After five days in a mountaintop cell, Davis was unceremoniously told, “You’re going to the United States.” Even though Venezuela had no extradition treaty with the U.S., and its president, Hugo Chavez, had a contentious relationship with then-President George W. Bush, Davis said his mercenary captors had made a deal and he was quickly flown to Miami and handed off to the U.S. Department of Homeland Security.

Meanwhile, under what he calls a “bogus” money-laundering charge, Venezuelan authorities seized Davis’ entire resort, put Mary Luz and her 94-year-old mother on the street, confiscated her wedding ring and took away everything that would move, all the way down to the light bulbs.

Looking back on his life on the lam and three marriages interrupted by the law, Davis said his greatest regret remained leaving those loves behind.

“I lost three perfectly good wives, that’s the truth,” he said. “I loved every one of them, but I lost them because of the wrong decisions. I struck out — three up and three down.”

After being sent to a federal prison that he described as “the Harvard of crime,” Davis spent months pounding a beat-up typewriter in its law library trying to recount his exploits.

“I was afraid I’d forget it, and I was in a cell and I had time,” he said. “I met so many notorious people in federal prison, but none of them did the stuff I did.”

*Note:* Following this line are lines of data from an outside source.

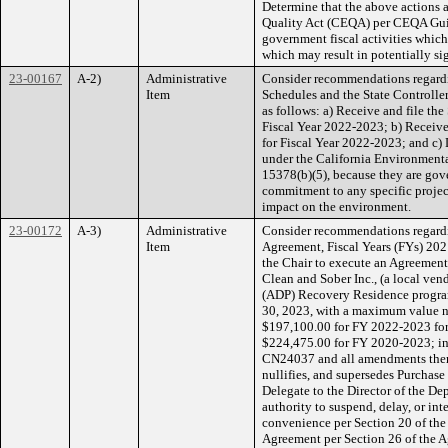
Determine that the above actions a
Quality Act (CEQA) per CEQA Guid
government fiscal activities whic
which may result in potentially si
23-00167
A-2)
Administrative
Consider recommendations regard
Item
Schedules and the State Controlle
as follows: a) Receive and file t
Fiscal Year 2022-2023; b) Receive
for Fiscal Year 2022-2023; and c) 
under the California Environment
15378(b)(5), because they are gove
commitment to any specific project
impact on the environment.
23-00172
A-3)
Administrative
Consider recommendations regardin
Item
Agreement, Fiscal Years (FYs) 2021
the Chair to execute an Agreement
Clean and Sober Inc., (a local ven
(ADP) Recovery Residence program 
30, 2023, with a maximum value n
$197,100.00 for FY 2022-2023 for
$224,475.00 for FY 2020-2023; in
CN24037 and all amendments ther
nullifies, and supersedes Purchas
Delegate to the Director of the De
authority to suspend, delay, or int
convenience per Section 20 of the
Agreement per Section 26 of the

When he was done, Davis had an 800-page manuscript, which his co-writer, Peter Conti, pared down to 500 pages. His publisher then weaned it to 300 pages.

Reliving life

Released from prison in October 2015, Davis will remain on probation through 2018 and laments that even after serving his time, he still needs to get a pass to travel to WalMart. Living in a one-bedroom apartment in Key West, where nearby bungalows start at $1 million, he says he’s adopted a simple lifestyle and continues to be grateful to friends and family who have stood by him.

“I’m playing some pickle ball, riding my bike, working out, trying to stay healthy and make up for all the years of things I missed,” he said. “It’s wonderful being a normal citizen. My past is fun talking about now, but when you spent so much time as an international fugitive from justice and looking over your shoulder, it’s not good.”